• WHAT YOU NEED TO DO
As you look over the data below, please find each line where the word "Richtung" appears, then copy it.

Stored data entries:
++++
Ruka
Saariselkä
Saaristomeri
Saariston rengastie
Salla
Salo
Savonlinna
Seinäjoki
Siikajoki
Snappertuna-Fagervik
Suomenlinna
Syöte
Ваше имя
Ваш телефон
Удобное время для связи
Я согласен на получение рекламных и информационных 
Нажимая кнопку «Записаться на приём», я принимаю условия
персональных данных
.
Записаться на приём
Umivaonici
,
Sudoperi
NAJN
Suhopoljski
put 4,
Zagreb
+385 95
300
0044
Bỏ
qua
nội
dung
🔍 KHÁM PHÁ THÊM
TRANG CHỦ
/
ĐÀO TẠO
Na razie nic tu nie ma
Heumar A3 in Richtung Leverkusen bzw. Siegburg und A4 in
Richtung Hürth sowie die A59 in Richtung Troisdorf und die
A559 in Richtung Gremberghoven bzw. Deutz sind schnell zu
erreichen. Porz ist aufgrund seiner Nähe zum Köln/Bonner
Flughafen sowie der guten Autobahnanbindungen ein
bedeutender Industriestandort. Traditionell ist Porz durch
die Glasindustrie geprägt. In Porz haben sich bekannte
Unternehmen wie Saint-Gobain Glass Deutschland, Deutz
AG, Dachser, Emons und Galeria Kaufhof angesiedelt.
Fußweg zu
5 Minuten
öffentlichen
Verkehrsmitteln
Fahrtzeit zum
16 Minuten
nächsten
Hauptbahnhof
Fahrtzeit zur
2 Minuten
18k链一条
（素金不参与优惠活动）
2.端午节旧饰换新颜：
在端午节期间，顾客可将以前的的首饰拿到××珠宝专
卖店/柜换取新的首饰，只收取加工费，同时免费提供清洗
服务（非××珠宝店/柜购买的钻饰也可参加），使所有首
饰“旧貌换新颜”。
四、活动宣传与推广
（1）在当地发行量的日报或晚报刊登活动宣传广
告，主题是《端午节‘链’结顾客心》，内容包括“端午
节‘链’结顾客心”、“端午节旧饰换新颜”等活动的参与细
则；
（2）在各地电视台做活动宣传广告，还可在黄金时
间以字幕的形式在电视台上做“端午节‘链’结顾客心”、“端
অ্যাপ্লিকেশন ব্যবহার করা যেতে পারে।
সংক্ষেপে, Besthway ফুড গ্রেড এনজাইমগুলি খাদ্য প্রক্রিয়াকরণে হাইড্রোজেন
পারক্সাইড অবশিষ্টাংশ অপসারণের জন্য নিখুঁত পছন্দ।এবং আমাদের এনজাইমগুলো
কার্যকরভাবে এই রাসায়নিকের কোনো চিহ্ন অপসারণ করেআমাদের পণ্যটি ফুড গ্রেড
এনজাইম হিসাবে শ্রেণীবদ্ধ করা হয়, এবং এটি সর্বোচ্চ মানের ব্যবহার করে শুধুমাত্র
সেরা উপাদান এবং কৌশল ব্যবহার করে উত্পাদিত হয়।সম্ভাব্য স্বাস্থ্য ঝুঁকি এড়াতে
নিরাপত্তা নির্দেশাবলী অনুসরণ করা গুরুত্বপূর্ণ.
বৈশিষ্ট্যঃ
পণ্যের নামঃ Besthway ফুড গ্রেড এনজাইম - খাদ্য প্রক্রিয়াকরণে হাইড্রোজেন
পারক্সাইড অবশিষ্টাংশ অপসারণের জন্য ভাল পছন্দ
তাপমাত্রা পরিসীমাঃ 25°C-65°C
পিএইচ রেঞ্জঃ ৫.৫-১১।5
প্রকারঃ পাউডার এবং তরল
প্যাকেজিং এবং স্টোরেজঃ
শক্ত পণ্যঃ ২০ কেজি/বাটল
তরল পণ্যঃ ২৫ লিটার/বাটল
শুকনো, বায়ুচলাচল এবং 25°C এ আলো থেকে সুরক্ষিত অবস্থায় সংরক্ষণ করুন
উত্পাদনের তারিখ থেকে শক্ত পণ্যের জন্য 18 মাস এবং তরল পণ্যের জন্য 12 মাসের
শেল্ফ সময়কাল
++++
• ANSWER
Heumar A3 in Richtung Leverkusen bzw. Siegburg und A4 in
Richtung Hürth sowie die A59 in Richtung Troisdorf und die
A559 in Richtung Gremberghoven bzw. Deutz sind schnell zu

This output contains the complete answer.